Abstract

Phyllis Ntantala was born in South Africa in the 1920s and moved to the USA in the 1960s. She used her writings as a weapon to confront injustices meted out to African people the world over. Her struggle made a significant contribution to Pan-Africanism, as she identified not only with the struggles of black South Africans, but also with the struggles of African Americans. This Pan-African approach comes out strongly in her autobiography, A Life’s Mosaic: The Autobiography of Phyllis Ntantala (1992).
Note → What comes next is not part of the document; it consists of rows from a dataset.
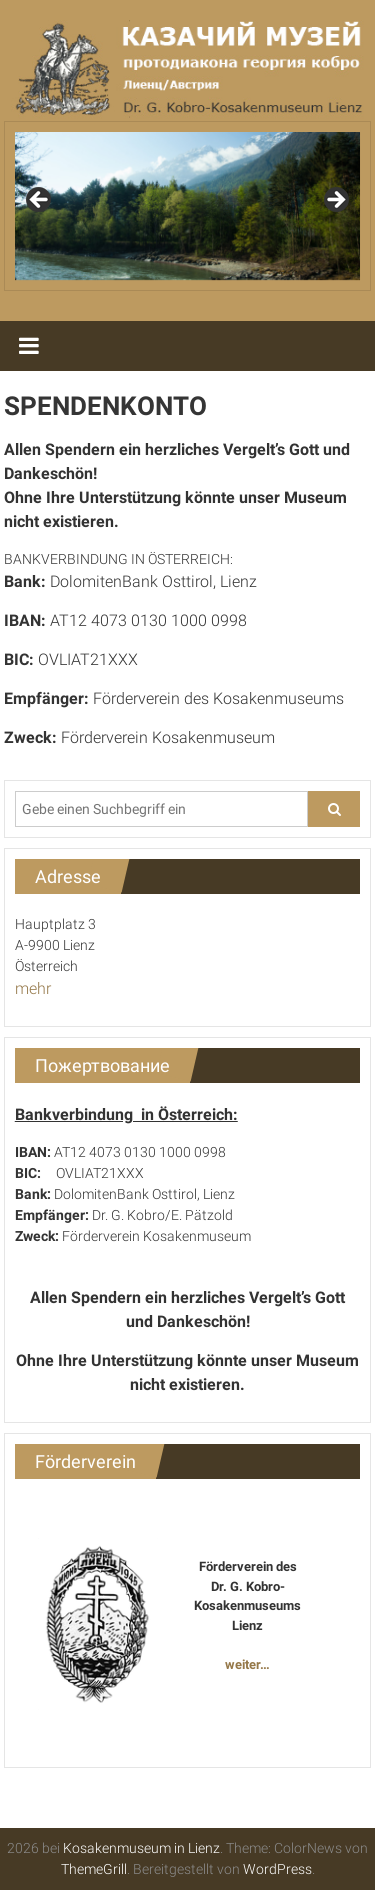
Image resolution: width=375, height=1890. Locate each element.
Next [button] (335, 201)
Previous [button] (40, 201)
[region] (188, 206)
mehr (33, 988)
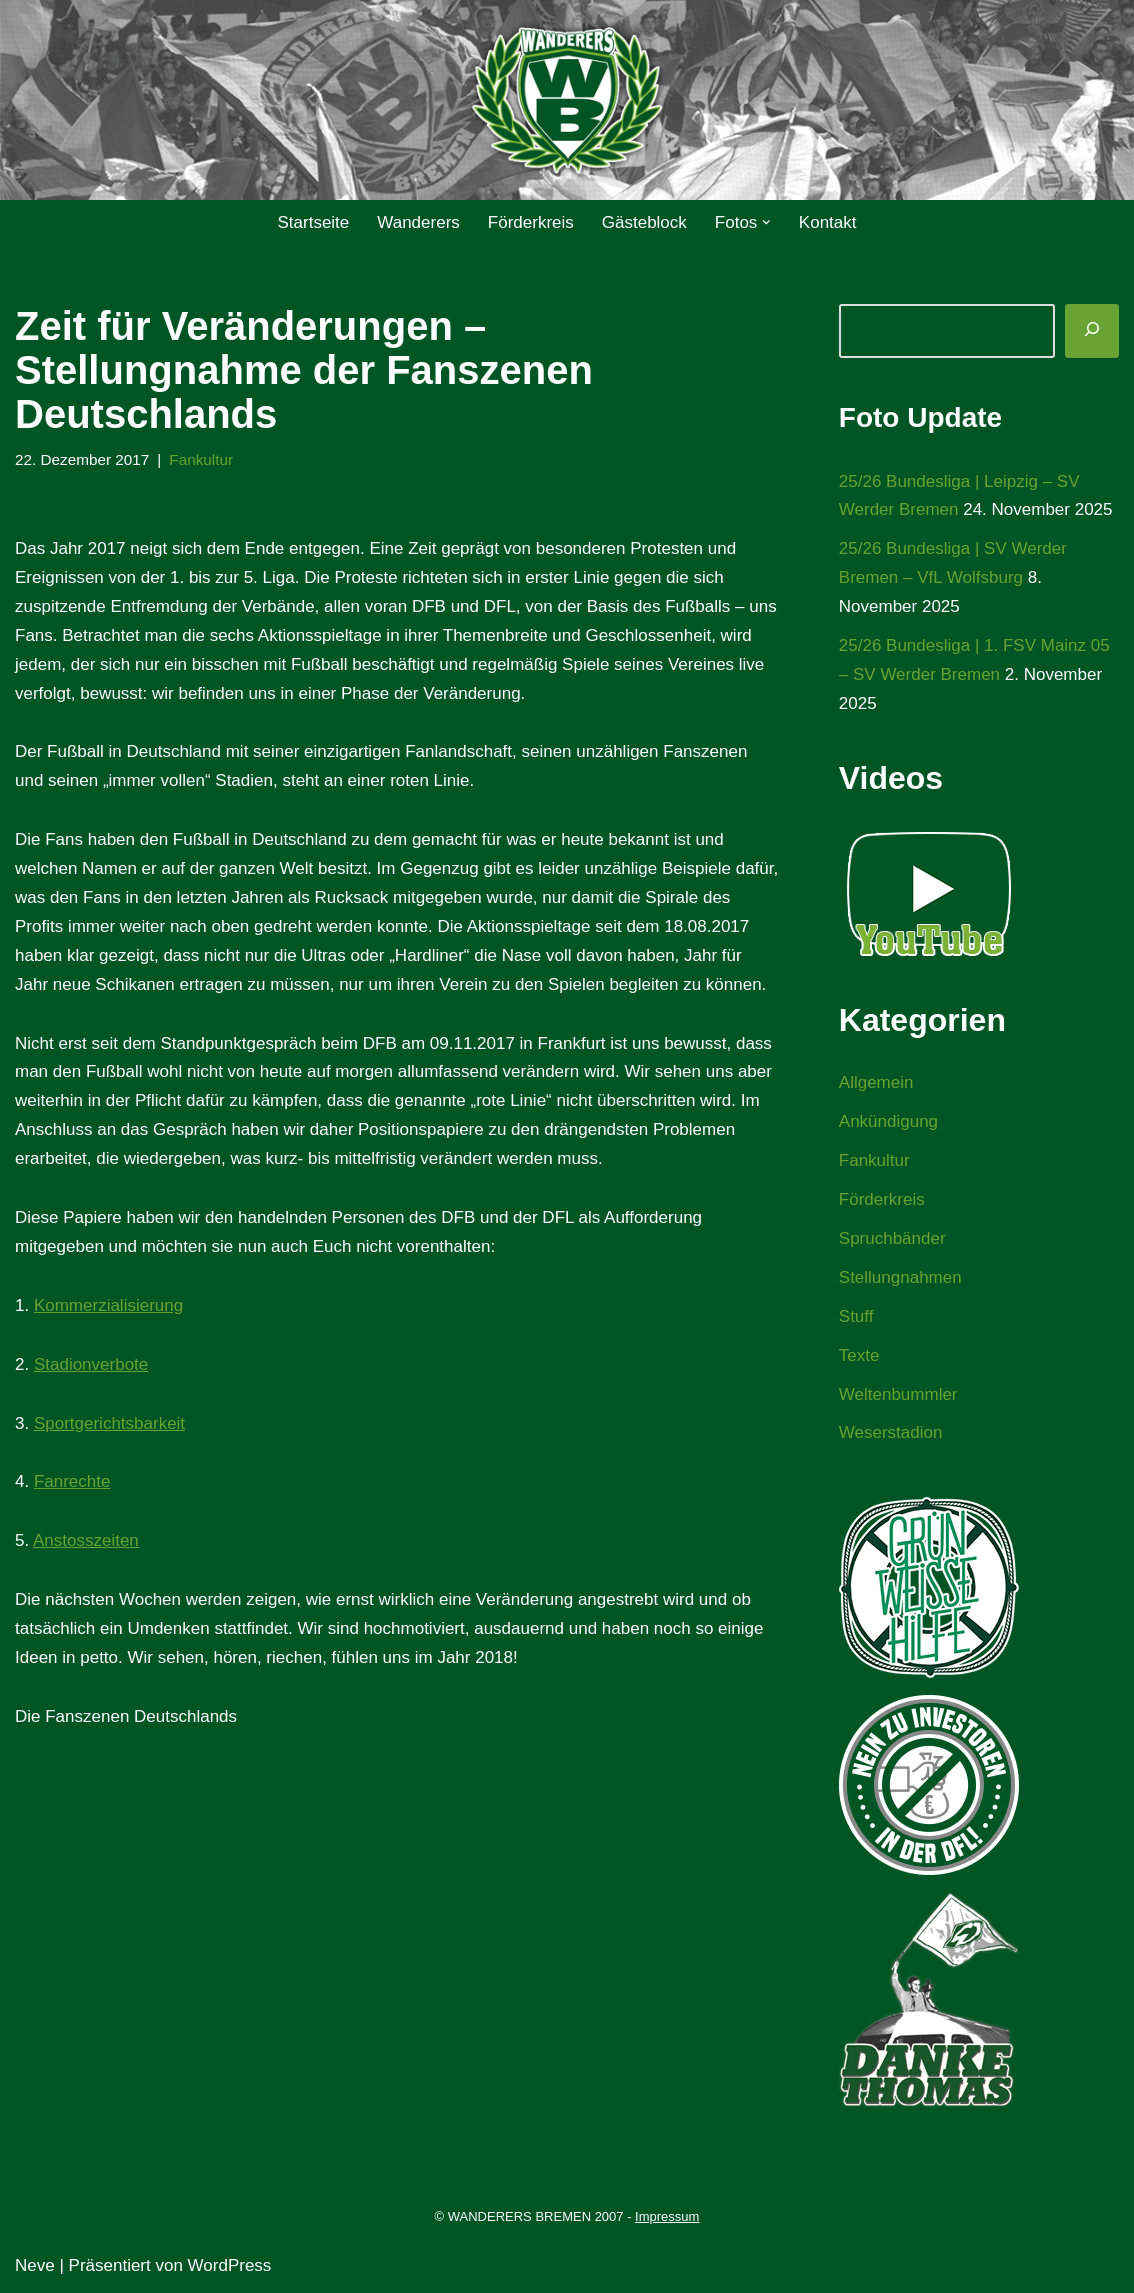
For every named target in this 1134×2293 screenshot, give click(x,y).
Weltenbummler (898, 1394)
The text captures not only the struggles of the African people in South Africa as they resisted and challenged discriminatory practices by a white settler minority community, but also that of the African-American community, as it depicts the dramatic struggles of the civil rights movement, led by figures such as Rosa Parks, Malcolm X, and Martin Luther King, Jr. To those who assumed that Ntantala would be grateful for the privileges she enjoyed in the USA, and which she lacked in her native South Africa, she responded that in her country she “lived as a black person”, and that in the USA she “was also a black person”; consequently, she “looked at things from a black person’s perspective” (1992, 198). This article is an academic and intellectual celebration of Phyllis Ntantala’s contribution to Pan- African struggles as an intellectual, woman, and mother. It is written from an Afrocentric and Pan-Africanist perspective by an African-American woman.